Un circuit parallèle plus avantageux
Le phénomène ne date pas d’hier. Dès le début des années 1970, du fait déjà des restrictions de change, les Algériens achetaient leurs francs en dehors des banques locales pour financer leurs voyages à l’étranger et les multiples achats en biens d’équipements qu’ils y faisaient. La demande étant très forte, le taux de change parallèle a toujours été supérieur au taux officiel fixé par la Banque centrale. Au début des années 1980, si le franc français s’achète contre un dinar, le taux « au noir » est déjà de trois pour un dans les ruelles qui bordent le square Port-Saïd à Alger.

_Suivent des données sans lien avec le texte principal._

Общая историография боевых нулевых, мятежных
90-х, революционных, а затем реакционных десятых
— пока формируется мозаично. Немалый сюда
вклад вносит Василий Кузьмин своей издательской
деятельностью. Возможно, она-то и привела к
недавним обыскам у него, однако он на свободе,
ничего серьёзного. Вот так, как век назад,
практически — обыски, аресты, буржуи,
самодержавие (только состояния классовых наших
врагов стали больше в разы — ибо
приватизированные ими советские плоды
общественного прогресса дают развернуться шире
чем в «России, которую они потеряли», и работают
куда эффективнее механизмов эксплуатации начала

Ce différentiel conforte alors les émigrés algériens qui souhaitent changer leurs francs dans leur choix de préférer le circuit parallèle plutôt que de passer par le système bancaire (certains officiels accuseront même les « émigrés » et les expatriés occidentaux, notamment les coopérants français, d’être responsables de l’existence et de la persistance de ce marché noir). Des trois pays du Maghreb, l’Algérie est ainsi le pays dont la diaspora effectue le moins de transferts bancaires officiels vers le pays natal. Aujourd’hui, selon les cours de la banque d’Algérie, il faut 142 dinars pour un euro (113 pour un dollar). Mais, chez les changeurs aux quatre coins du pays, le taux est de 208 dinars pour un euro (171 pour un dollar).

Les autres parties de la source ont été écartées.